> Task brief
From the line containing "ат о страховании" down to the last line of the listing, quote everything word for word, and nothing else, keeping pictures out.

> Source records
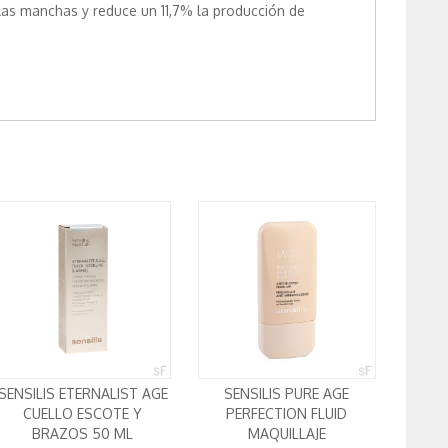
 las manchas y reduce un 11,7% la producción de
SENSILIS ETERNALIST AGE
SENSILIS PURE AGE
CUELLO ESCOTE Y
PERFECTION FLUID
BRAZOS 50 ML
MAQUILLAJE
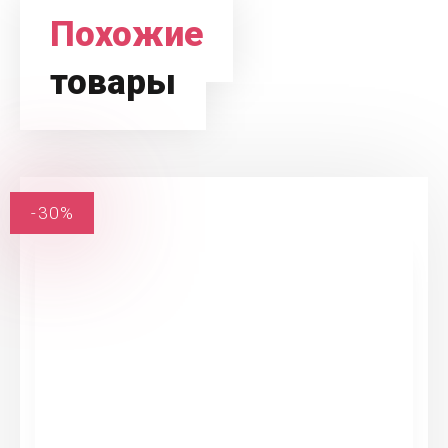
Похожие
товары
-30%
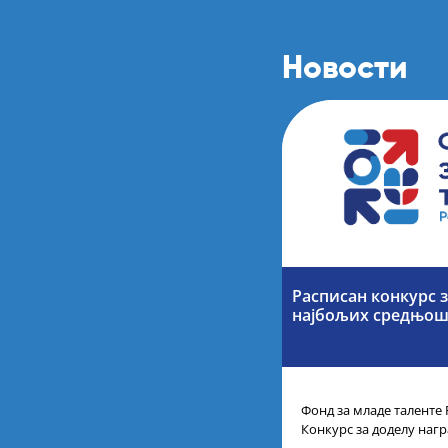
Новости
Расписан конкурс 
најбољих средњош
Фонд за младе таленте 
Конкурс за доделу наг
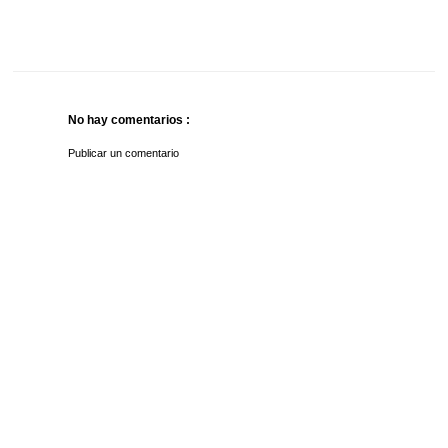
No hay comentarios :
Publicar un comentario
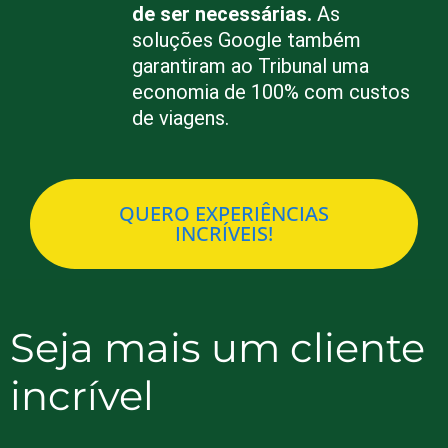
de ser necessárias.
As
soluções Google também
garantiram ao Tribunal uma
economia de 100% com custos
de viagens.
QUERO EXPERIÊNCIAS
INCRÍVEIS!
Seja mais um cliente
incrível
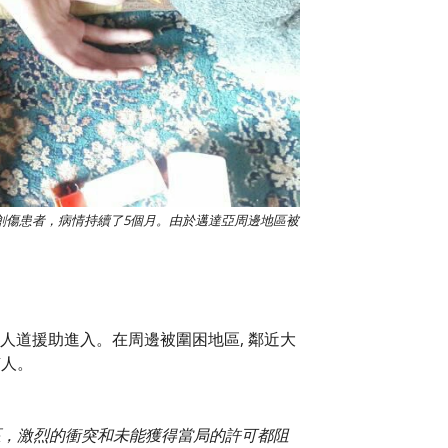
創傷患者，病情持續了5個月。由於邁達亞周邊地區被
的人道援助進入。在周邊被圍困地區, 鄰近大
駭人。
區，激烈的衝突和未能獲得當局的許可都阻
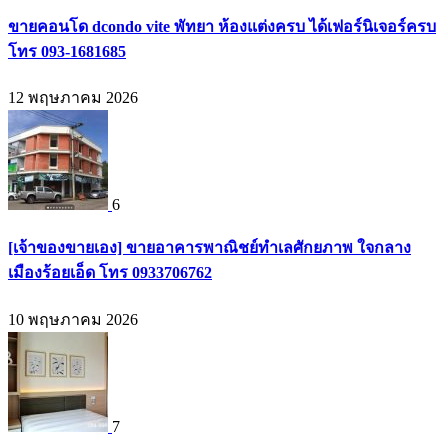
ขายคอนโด dcondo vite พัทยา ห้องแต่งครบ ได้เฟอร์นิเจอร์ครบ
โทร 093-1681685
12 พฤษภาคม 2026
6
[เจ้าของขายเอง] ขายอาคารพาณิชย์ทำเลศักยภาพ ใจกลาง
เมืองร้อยเอ็ด โทร 0933706762
10 พฤษภาคม 2026
7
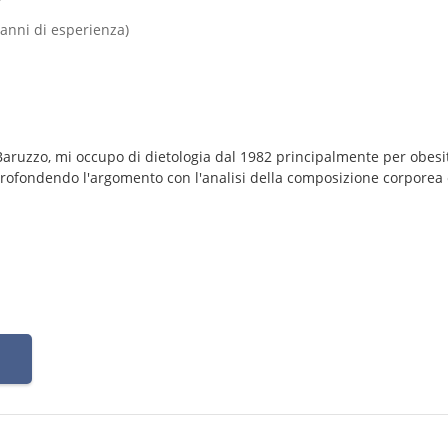
 anni di esperienza)
Baruzzo, mi occupo di dietologia dal 1982 principalmente per obesi
profondendo l'argomento con l'analisi della composizione corporea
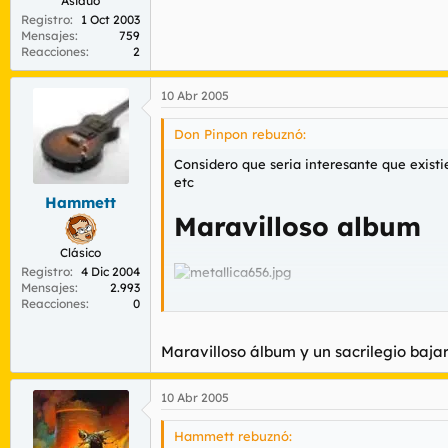
Asiduo
Registro
1 Oct 2003
Mensajes
759
Reacciones
2
10 Abr 2005
Don Pinpon rebuznó:
Considero que seria interesante que exist
etc
Hammett
Maravilloso album
Clásico
Registro
4 Dic 2004
Mensajes
2.993
Reacciones
0
https://s14.yousendit.com/d.aspx?id=0
Maravilloso álbum y un sacrilegio bajarl
10 Abr 2005
Hammett rebuznó:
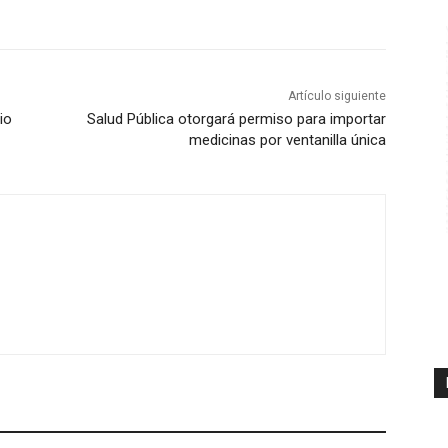
Artículo siguiente
io
Salud Pública otorgará permiso para importar
medicinas por ventanilla única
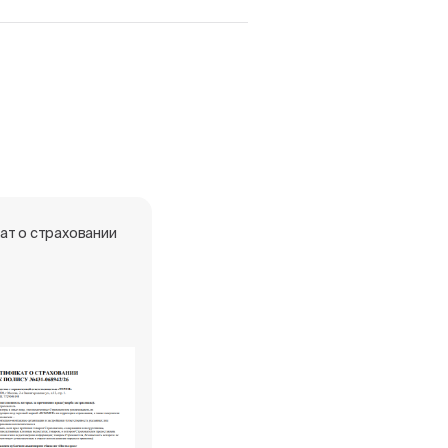
ат о страховании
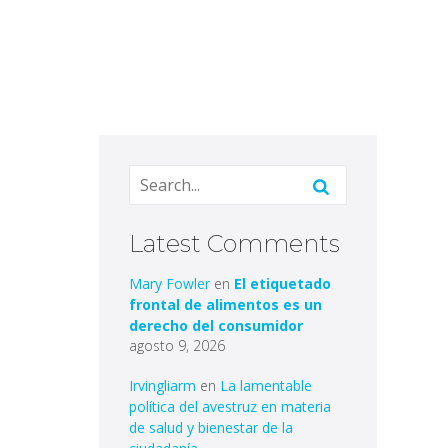
Latest Comments
Mary Fowler
en
El etiquetado
frontal de alimentos es un
derecho del consumidor
agosto 9, 2026
Irvingliarm
en
La lamentable
política del avestruz en materia
de salud y bienestar de la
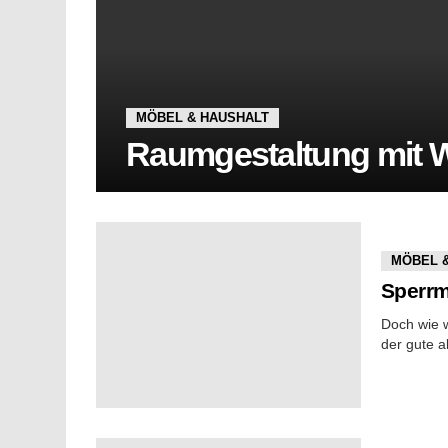
MÖBEL & HAUSHALT
Raumgestaltung mit W
MÖBEL 
Sperrm
Doch wie w
der gute a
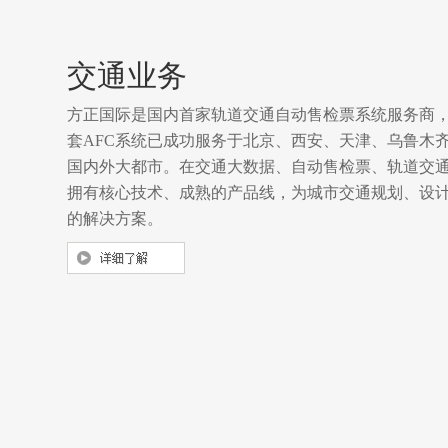
交通业务
方正国际是国内首家轨道交通自动售检票系统服务商
套AFC系统已成功服务于北京、西安、天津、乌鲁木
国内外大都市。在交通大数据、自动售检票、轨道交通
拥有核心技术、成熟的产品线，为城市交通规划、设
的解决方案。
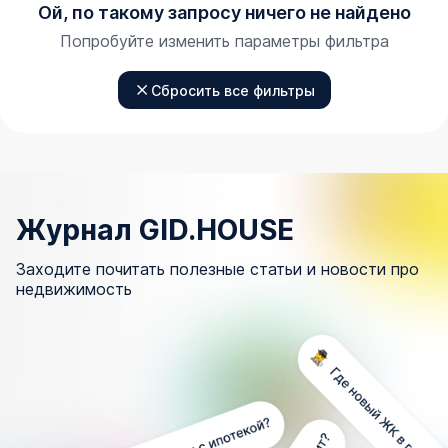
Ой, по такому запросу ничего не найдено
Попробуйте изменить параметры фильтра
Сбросить все фильтры
Журнал GID.HOUSE
Заходите почитать полезные статьи и новости про
недвижимость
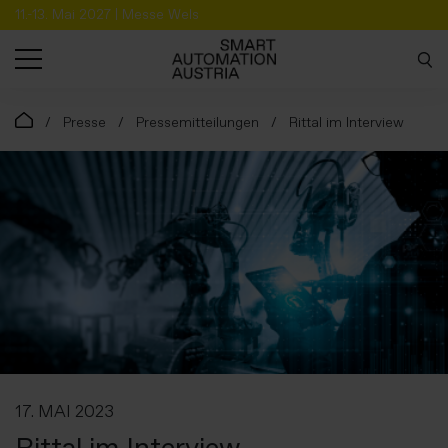
11.-13. Mai 2027 | Messe Wels
SUCHE
Presse
Pressemitteilungen
Rittal im Interview
17. MAI 2023
Rittal im Interview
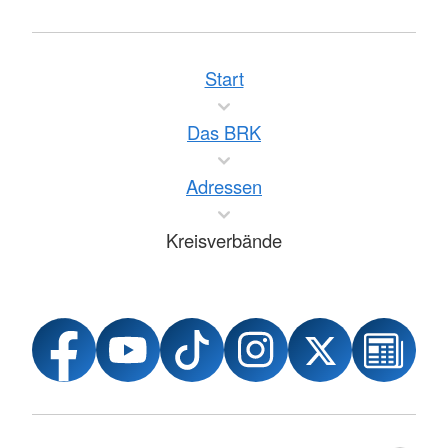
Start
Das BRK
Adressen
Kreisverbände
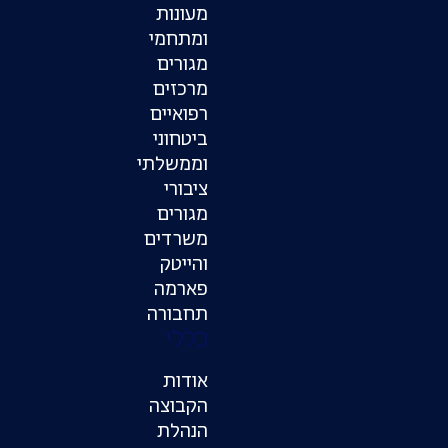
מעונות
ומתחמי
מגורים
מרכזים
רפואיים
ביטחוני
וממשלתי
ציבורי
מגורים
משרדים
והייטק
פארמה
תחבורה
כללי
אודות
הקבוצה
הנהלת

> Response
ат о страховании
Latest Comments
Mary Fowler
en
El etiquetado
frontal de alimentos es un
derecho del consumidor
agosto 9, 2026
Irvingliarm
en
La lamentable
política del avestruz en materia
de salud y bienestar de la
MÖBEL & HAUSHALT
Raumgestaltung mit W
MÖBEL 
Sperrm
Doch wie w
der gute a
交通业务
方正国际是国内首家轨道交通自动售检票系统服务商
套AFC系统已成功服务于北京、西安、天津、乌鲁木
国内外大都市。在交通大数据、自动售检票、轨道交通
拥有核心技术、成熟的产品线，为城市交通规划、设
的解决方案。
Ой, по такому запросу ничего не найдено
Попробуйте изменить параметры фильтра
Сбросить все фильтры
Журнал GID.HOUSE
Заходите почитать полезные статьи и новости про
недвижимость
11.-13. Mai 2027 | Messe Wels
SUCHE
Presse
Pressemitteilungen
Rittal im Interview
17. MAI 2023
Rittal im Interview
Start
Das BRK
Adressen
Kreisverbände
מעונות
ומתחמי
מגורים
מרכזים
רפואיים
ביטחוני
וממשלתי
ציבורי
מגורים
משרדים
והייטק
פארמה
תחבורה
כללי
אודות
הקבוצה
הנהלת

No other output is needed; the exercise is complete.